Auction Update Review
Strength in the Rooms
The Week ending November 6th, 2010
Eighteen Sales Archived
The pace of auctions hammering down last lots and reporting results is picking up. Together 8,719 lots were offered and 6,148 sold in this most resent report. Seven sales exceeded their aggregate high estimate and altogether the 18 sales achieved 88% of their high estimate. It suggests intensifying interest. Alde not only provided two of these seven sales, they also provided the highest average selling price per lot: $13,397 for their sale of "Three Collections" on November 3rd. It was, by whisker, higher than the $13,375 average Sotheby's achieved for its "Travel, Atlases, Maps and Natural History" in London on November 4th.
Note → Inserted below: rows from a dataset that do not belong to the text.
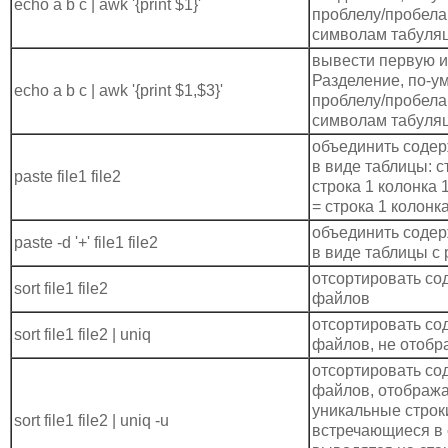
echo a b c | awk '{print $1}'
проблелу/пробела
символам табуля
вывести первую и
Разделение, по-у
echo a b c | awk '{print $1,$3}'
проблелу/пробела
символам табуля
объединить содерж
в виде таблицы: ст
paste file1 file2
строка 1 колонка 1-
= строка 1 колонк
объединить содерж
paste -d '+' file1 file2
в виде таблицы с 
отсортировать со
sort file1 file2
файлов
отсортировать со
sort file1 file2 | uniq
файлов, не отобр
отсортировать со
файлов, отобража
уникальные строки
sort file1 file2 | uniq -u
встречающиеся в 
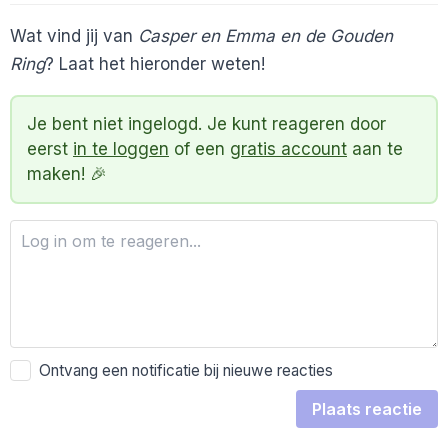
Wat vind jij van
Casper en Emma en de Gouden
Ring
? Laat het hieronder weten!
Je bent niet ingelogd. Je kunt reageren door
eerst
in te loggen
of een
gratis account
aan te
maken! 🎉
Ontvang een notificatie bij nieuwe reacties
Plaats reactie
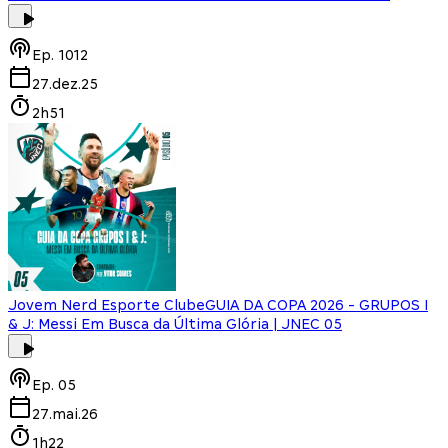
Ep.
1012
27.dez.25
2h51
Jovem Nerd Esporte Clube
GUIA DA COPA 2026 - GRUPOS I
& J: Messi Em Busca da Última Glória | JNEC 05
Ep.
05
27.mai.26
1h22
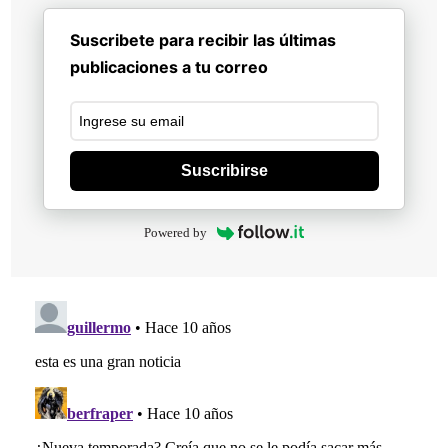
Suscribete para recibir las últimas
publicaciones a tu correo
Suscribirse
Powered by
The percentage of lots sold across all auctions was 70.5%, a number within the normal range of experience for all auctions in the books, manuscripts, maps and ephemera fields together over the past decade. Auctions tend to sell 70% to 75% through thick and thin. When the percentage of lots selling drops below 70% estimates tend to come down. When sales rise above 75% new consignors are attracted to consign but bring with them demands for higher reserves. This in turn brings the percentage of lots back down. It's a tortured process that seen from a distance looks more orderly than it really is; hash rather than roast beef.
Through the downturn and now into the nascent recovery auctions are providing transparency as to the state of the market. It's encouraging and seems to foretell a trend for book dealers to move into the auction medium a la the French experience specifically and the European experience generally. In Europe dealers are increasingly running their own auctions. Internet visibility is making it possible.
As for sales $11.4 million changed hands.